**Description of the task**
In the data below, how many lines contain the string "جبهه"? Give only the number.

**Given records**
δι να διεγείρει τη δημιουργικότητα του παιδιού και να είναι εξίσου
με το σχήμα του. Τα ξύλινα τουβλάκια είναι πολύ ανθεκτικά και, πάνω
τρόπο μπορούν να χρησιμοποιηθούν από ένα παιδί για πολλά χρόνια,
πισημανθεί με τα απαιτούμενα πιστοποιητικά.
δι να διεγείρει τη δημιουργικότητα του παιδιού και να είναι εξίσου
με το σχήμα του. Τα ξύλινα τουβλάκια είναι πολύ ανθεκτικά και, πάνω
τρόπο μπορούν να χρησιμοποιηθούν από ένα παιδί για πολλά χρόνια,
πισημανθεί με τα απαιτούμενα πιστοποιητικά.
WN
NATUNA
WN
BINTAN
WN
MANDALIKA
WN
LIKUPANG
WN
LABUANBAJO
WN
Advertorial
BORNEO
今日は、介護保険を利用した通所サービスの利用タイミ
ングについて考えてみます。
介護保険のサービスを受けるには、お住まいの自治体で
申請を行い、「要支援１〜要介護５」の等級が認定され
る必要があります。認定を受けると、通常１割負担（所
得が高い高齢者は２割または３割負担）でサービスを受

...

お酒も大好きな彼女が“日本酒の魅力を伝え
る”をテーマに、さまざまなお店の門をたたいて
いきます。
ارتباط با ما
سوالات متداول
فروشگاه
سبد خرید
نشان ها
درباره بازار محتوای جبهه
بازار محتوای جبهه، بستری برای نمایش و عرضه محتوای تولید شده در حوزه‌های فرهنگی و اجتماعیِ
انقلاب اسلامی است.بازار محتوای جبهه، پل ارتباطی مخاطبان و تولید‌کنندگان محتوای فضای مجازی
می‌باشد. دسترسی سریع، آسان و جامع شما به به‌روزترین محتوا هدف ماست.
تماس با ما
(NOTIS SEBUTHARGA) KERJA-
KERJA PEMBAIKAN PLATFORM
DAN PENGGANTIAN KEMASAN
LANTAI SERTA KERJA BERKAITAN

==

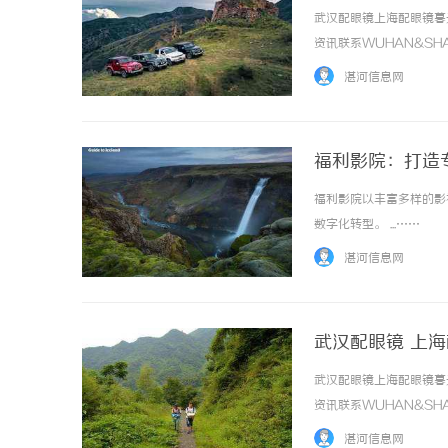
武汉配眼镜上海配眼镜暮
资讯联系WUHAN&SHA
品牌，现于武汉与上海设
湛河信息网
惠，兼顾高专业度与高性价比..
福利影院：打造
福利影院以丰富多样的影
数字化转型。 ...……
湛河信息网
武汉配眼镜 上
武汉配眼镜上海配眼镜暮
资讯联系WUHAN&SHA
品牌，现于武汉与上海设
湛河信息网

**Expected answer**
3